___ Material supplied

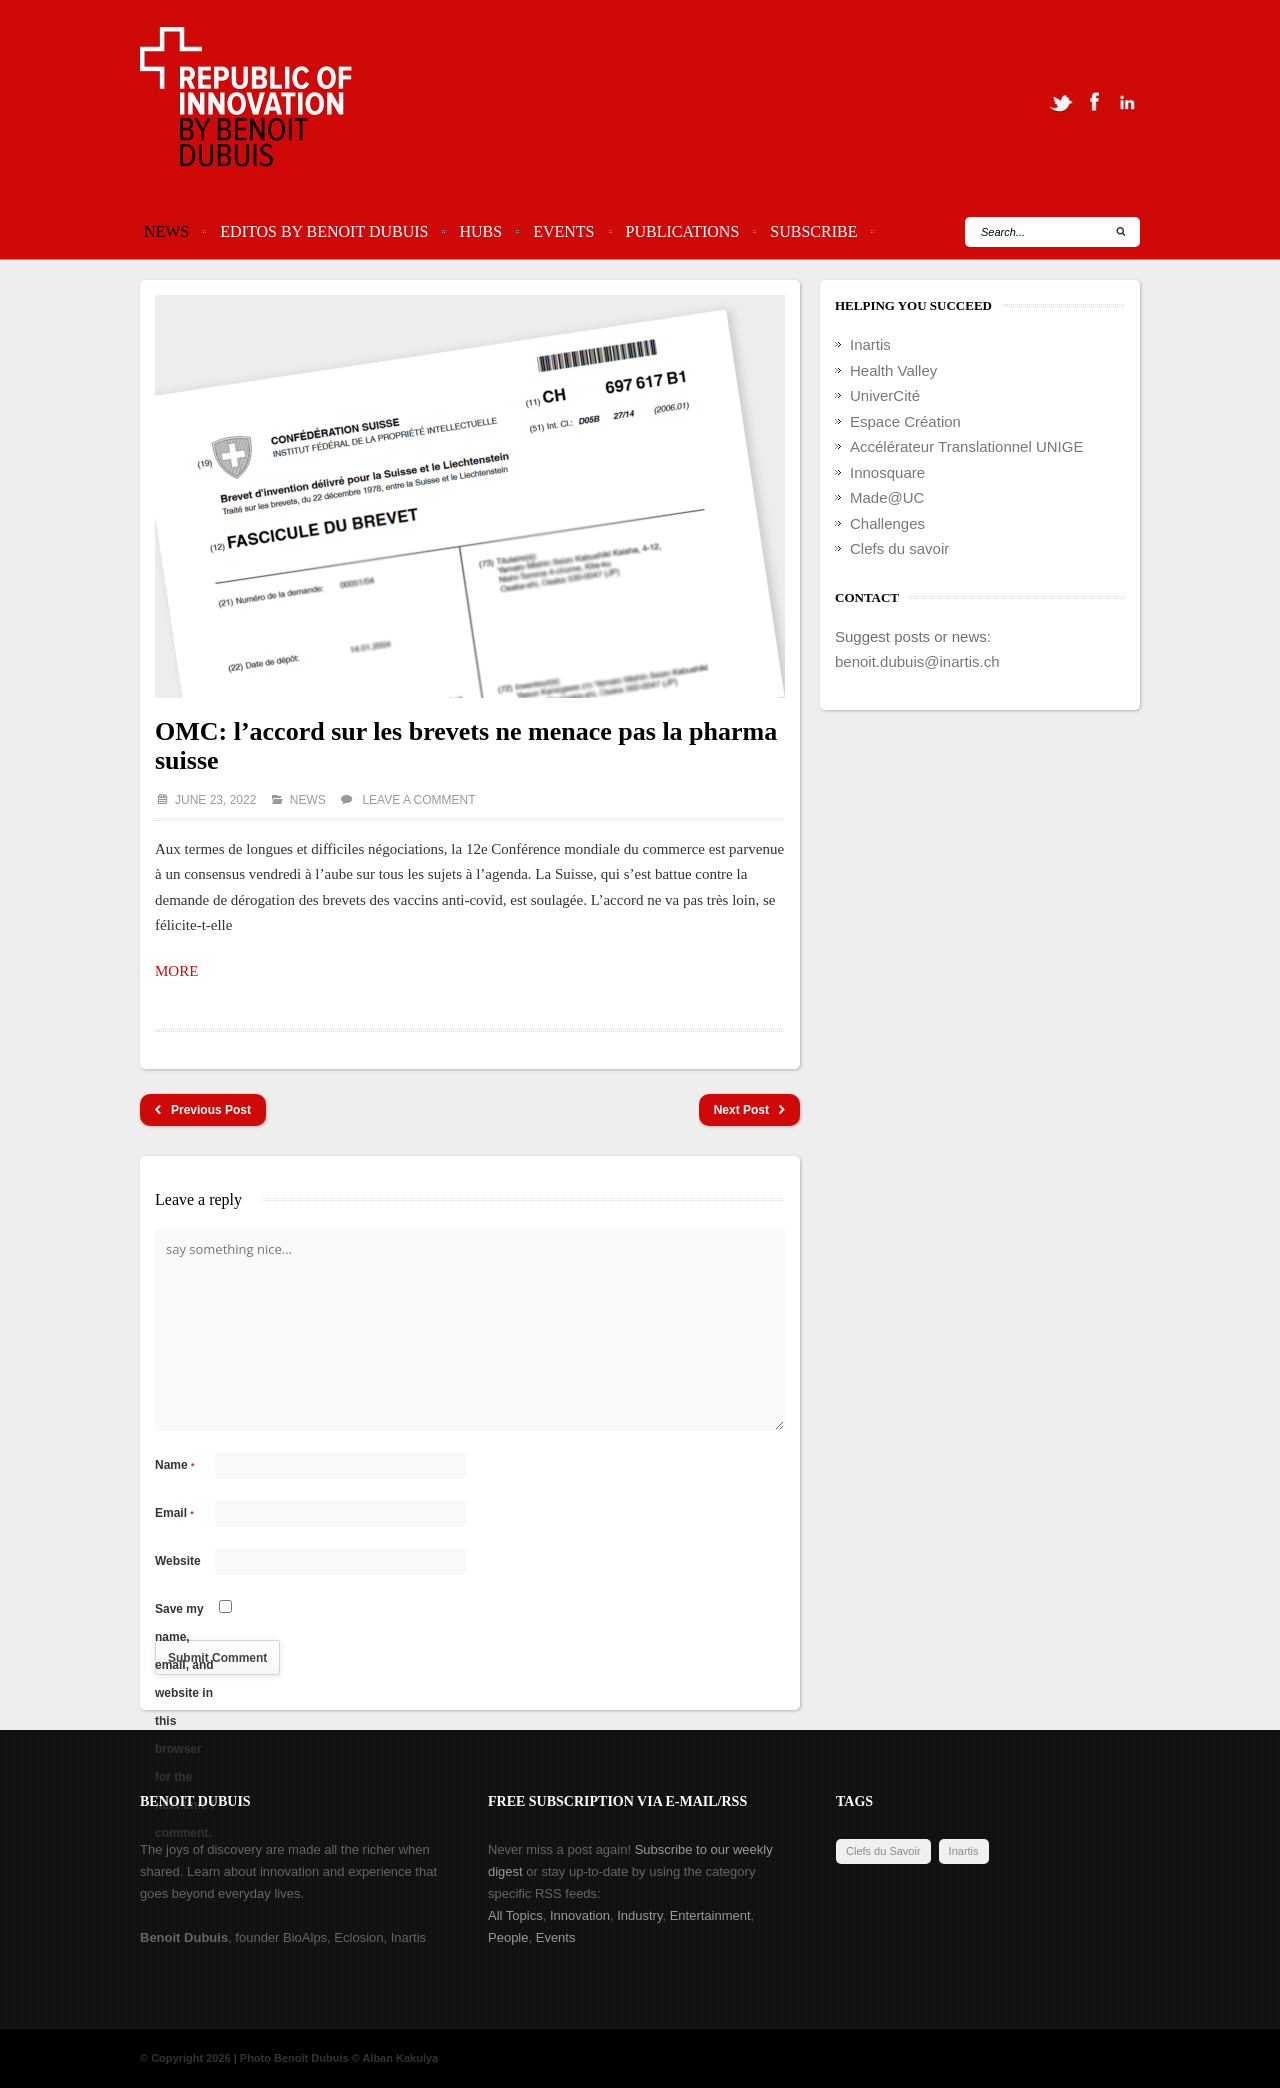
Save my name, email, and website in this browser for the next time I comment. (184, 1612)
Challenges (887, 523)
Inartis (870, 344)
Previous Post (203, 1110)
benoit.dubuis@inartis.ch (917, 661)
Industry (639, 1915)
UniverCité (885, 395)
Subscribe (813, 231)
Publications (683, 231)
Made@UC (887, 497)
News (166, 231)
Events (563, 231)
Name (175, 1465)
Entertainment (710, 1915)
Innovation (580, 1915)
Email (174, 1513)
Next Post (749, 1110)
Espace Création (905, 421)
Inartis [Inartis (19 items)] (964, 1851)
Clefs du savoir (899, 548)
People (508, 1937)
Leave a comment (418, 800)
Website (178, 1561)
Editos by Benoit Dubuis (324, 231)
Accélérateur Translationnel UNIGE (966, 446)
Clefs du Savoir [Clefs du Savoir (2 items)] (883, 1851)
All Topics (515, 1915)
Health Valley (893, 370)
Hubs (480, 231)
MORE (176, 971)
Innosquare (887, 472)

______

**Assigned task:**
Among the entries above, how many lines hold the string "items"? Respond with nothing but the number.

**Result for this task:**
2